- _Work task_
What you return must be the lines of the data that hold the word "Rank".

- _Data_
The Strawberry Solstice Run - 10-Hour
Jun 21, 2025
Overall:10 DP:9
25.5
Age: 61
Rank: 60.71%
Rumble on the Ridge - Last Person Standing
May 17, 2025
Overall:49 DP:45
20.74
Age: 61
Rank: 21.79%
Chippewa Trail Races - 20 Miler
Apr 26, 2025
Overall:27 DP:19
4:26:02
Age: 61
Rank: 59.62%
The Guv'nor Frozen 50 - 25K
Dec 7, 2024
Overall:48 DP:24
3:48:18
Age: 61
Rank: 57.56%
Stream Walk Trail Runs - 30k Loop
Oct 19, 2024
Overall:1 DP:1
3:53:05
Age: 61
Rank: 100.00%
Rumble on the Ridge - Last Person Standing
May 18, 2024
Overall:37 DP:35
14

==

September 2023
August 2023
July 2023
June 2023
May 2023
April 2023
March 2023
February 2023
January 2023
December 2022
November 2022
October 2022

==

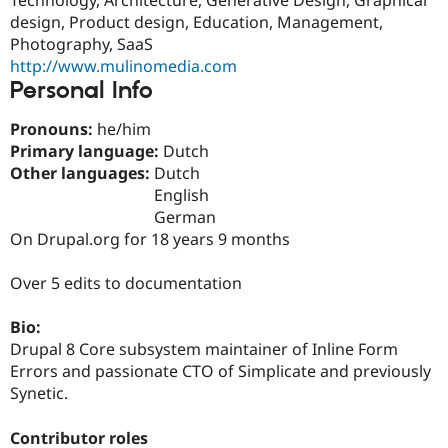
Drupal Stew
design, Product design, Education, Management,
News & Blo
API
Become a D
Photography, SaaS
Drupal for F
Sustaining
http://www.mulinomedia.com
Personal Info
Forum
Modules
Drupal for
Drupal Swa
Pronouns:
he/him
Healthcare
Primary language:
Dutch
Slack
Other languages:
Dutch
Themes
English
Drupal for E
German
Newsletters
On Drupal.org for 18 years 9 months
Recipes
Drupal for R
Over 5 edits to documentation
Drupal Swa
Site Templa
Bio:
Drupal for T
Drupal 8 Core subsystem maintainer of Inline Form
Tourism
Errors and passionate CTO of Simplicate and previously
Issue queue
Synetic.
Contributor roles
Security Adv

- _Response area_
Rank: 60.71%
Rank: 21.79%
Rank: 59.62%
Rank: 57.56%
Rank: 100.00%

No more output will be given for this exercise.